During lunch our discussion bounced to raising kids with integrity and teaching them to be accountable for their actions.  We talked about how, if there are no consequences to the kids negative behavior, then the behavior won’t change.  I confessed to having stolen a candy bar when I was a kid and told of how my mother made me take it back into the store, give it back to the lady, apologize and tell her why it was wrong.   One of the guys had done the same thing with his young son and a pack of gum.

I was struck by the fact that there was a direct connect to this parenting move and the way I was hearing the insurance company is currently handling fire cases. As a parent, there has to be consequences to a child’s behavior; positive consequences to positive behavior and negative consequences to negative behavior.  What I was hearing at lunch was making it clear that the insurance industry needed help learning how to hold contractors and building owners accountable.
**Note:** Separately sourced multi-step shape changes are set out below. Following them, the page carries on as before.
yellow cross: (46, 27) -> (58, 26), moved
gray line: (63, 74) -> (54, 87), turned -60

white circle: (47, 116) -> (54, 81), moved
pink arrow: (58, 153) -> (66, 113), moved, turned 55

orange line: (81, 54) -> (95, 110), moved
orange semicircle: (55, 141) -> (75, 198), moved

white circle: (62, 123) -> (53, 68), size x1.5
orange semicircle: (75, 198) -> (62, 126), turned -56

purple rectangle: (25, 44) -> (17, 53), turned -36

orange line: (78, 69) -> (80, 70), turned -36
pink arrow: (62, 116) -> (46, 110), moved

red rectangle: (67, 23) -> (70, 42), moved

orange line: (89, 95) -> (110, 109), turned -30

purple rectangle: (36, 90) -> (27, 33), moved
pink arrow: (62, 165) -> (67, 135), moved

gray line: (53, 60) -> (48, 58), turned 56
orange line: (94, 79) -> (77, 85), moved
Rather than put in the legwork to identify construction that did not conform to the codes, the insurance companies just paid out the claims. This means that the contractor, who didn’t do the job right and created a scenario where a fire was allowed to propogate, or even started due to non-code-conformant installations, has no negative consequences for bad installations.  This is only letting people off the hook.

Now, I will be the first to tell you, I don’t know a great deal about insurance! I will also tell you that I do not want to offend anyone with this post. What I do want to accomplish with this is to:
1) raise awareness
2) start a conversation
3) be a catalyst for positive change in the industry

We all know what it typically takes for people to sit up and take notice. DEATH or massive loss always gets people’s attention. Then the masses cry, “How could this happen?

Trying to initiate change before you have everyone’s attention is not the easy route, but I would like to do just that before it comes to something tragic and I am asking for help from the Linked In community.

What ideas do you have regarding how we can have a positive impact that will help insurance companies be able to hold contractors accountable. I know a few years ago there was a case where a building owner did not maintain their sprinkler system and the insurance company did not have to pay out.  That old post can be found here.

If you have any ideas of how to help or if you can answer any of these questions please shoot me an quick note (or a long one if you prefer).  Your help may be the catalyst to the positive change we all need to see.

What events/trade shows/conferences would be interested in hearing more about this?

Do you have any contacts who could help with this agenda?

Do you have any ideas or data that would be useful in initiating this change?

 

As always, thank you all for reading this diatribe.  Keep Learning!  Do better every day and on the days you don’t; just remember there is tomorrow and take advantage of that when the day arrives.